-------- Data supplied

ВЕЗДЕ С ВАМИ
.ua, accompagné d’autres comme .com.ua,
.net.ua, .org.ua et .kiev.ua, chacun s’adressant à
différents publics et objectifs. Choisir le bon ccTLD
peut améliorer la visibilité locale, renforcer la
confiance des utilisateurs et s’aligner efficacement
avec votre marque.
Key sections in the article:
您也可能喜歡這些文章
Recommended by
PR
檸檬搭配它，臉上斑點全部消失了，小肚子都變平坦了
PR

----------------
-------- Data supplied

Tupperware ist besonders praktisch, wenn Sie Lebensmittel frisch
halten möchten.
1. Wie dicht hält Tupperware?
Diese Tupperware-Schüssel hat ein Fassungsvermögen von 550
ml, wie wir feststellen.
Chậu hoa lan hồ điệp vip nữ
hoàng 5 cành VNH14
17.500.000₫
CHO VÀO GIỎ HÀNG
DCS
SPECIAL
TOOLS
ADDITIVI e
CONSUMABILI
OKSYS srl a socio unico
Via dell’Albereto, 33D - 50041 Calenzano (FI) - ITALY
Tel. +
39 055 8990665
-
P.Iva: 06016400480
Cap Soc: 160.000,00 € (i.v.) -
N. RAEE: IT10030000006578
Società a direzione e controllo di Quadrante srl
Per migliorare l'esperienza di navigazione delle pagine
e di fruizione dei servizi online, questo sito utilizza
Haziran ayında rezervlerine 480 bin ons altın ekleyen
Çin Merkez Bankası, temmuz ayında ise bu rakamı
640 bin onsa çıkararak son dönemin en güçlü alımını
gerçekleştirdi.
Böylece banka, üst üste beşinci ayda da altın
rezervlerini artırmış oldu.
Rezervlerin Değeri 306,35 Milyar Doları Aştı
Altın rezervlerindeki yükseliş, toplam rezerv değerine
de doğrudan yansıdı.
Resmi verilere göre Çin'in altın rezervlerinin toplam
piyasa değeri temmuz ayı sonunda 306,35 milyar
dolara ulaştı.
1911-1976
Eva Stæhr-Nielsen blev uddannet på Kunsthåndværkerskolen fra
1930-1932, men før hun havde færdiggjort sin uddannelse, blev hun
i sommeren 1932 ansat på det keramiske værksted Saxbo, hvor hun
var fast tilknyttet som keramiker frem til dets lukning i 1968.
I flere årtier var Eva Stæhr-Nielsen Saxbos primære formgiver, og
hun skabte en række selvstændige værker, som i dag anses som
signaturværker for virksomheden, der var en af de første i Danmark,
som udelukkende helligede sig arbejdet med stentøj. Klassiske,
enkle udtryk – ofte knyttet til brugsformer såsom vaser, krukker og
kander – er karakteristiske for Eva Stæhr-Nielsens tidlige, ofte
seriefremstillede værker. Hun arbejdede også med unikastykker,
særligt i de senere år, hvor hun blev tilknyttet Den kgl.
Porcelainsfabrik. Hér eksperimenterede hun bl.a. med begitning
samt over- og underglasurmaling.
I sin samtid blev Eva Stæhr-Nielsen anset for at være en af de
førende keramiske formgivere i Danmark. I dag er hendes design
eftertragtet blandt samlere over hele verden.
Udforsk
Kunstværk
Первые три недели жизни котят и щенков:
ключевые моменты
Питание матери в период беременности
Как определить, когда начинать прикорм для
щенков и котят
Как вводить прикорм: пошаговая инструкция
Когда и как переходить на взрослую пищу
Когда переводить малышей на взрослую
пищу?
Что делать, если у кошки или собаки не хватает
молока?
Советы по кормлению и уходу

----------------

▶ [Work instruction]
Out of the entries above, write out only the lines between the line holding "Eva Stæhr-Nielsen blev" and the line holding "hun skabte en", inclusive, each exactly as given.

▶ [Finished task]
Eva Stæhr-Nielsen blev uddannet på Kunsthåndværkerskolen fra
1930-1932, men før hun havde færdiggjort sin uddannelse, blev hun
i sommeren 1932 ansat på det keramiske værksted Saxbo, hvor hun
var fast tilknyttet som keramiker frem til dets lukning i 1968.
I flere årtier var Eva Stæhr-Nielsen Saxbos primære formgiver, og
hun skabte en række selvstændige værker, som i dag anses som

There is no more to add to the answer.